What the task asks = Search the data for the string "chiếc", and report each line where it is found.

(Saved data entries)
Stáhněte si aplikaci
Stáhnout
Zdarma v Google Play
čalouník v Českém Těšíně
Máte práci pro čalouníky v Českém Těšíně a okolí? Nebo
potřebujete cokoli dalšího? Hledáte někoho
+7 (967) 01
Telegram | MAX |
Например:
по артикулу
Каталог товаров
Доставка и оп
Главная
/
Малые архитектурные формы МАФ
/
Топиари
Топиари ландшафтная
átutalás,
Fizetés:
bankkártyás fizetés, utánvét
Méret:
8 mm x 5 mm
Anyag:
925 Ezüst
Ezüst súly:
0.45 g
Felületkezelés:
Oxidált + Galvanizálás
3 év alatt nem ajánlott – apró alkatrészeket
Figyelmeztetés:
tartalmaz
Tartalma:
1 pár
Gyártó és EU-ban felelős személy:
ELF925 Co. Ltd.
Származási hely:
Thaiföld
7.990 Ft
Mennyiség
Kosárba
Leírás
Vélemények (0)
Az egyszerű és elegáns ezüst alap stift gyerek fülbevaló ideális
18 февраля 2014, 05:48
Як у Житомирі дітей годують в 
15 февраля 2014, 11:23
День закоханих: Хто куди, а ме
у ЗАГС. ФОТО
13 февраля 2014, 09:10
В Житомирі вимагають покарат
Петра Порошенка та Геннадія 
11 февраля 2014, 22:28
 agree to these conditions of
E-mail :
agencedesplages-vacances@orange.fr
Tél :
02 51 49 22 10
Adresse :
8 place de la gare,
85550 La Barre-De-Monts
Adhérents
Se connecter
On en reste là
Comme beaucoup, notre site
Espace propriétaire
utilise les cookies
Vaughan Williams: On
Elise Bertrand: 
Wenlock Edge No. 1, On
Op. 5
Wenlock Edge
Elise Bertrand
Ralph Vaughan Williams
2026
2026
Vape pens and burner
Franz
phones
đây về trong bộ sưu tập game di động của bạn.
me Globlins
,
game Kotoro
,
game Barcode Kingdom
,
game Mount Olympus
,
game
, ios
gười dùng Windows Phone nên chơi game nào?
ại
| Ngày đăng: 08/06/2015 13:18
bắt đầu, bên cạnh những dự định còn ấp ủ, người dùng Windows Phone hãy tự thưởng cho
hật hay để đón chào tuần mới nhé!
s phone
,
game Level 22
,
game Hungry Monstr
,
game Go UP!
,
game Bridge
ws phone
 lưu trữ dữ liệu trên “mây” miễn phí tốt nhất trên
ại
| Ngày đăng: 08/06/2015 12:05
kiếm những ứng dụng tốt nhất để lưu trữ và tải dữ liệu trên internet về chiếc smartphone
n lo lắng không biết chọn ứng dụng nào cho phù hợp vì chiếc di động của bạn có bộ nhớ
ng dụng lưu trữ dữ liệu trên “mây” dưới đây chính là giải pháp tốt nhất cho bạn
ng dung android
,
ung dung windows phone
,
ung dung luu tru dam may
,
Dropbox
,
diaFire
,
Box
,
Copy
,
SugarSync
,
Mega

* * *

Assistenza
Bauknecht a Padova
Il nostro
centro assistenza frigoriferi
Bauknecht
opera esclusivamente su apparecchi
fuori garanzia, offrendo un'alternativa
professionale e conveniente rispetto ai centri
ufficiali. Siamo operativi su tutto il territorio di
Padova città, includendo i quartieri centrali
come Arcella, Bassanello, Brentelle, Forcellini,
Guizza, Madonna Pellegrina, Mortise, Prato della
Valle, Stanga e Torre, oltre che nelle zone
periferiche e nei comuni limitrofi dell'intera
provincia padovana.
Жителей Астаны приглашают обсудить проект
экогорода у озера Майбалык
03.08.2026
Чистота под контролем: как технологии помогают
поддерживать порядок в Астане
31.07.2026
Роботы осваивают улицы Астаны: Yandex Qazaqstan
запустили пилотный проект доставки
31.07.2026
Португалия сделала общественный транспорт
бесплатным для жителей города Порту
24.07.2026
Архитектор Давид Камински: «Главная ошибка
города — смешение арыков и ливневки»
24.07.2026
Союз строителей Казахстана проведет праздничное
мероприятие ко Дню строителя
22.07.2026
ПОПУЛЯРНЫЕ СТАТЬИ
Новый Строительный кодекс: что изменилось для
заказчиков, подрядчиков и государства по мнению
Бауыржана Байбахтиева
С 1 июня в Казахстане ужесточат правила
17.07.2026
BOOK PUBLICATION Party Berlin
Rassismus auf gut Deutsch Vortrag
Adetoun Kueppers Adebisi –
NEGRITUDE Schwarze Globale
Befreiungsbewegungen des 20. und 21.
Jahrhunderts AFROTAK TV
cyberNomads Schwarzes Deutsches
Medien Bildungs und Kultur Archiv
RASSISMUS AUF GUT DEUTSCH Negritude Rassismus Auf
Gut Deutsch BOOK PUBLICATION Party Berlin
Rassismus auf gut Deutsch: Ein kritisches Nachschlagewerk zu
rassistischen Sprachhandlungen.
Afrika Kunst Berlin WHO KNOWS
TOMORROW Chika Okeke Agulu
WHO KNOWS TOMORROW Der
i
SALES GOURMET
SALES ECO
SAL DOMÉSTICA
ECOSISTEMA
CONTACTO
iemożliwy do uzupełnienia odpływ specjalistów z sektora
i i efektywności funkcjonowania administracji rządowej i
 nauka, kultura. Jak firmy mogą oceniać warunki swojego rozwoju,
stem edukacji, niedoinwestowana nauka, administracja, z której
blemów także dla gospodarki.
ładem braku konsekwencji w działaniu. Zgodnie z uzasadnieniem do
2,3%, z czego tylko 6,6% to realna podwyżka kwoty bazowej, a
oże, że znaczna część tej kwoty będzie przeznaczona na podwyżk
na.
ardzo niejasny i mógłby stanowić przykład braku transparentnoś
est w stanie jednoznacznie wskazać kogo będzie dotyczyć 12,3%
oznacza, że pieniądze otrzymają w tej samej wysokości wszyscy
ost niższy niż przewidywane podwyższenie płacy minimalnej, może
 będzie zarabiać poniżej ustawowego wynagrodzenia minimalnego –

Your solution =
kiếm những ứng dụng tốt nhất để lưu trữ và tải dữ liệu trên internet về chiếc smartphone
n lo lắng không biết chọn ứng dụng nào cho phù hợp vì chiếc di động của bạn có bộ nhớ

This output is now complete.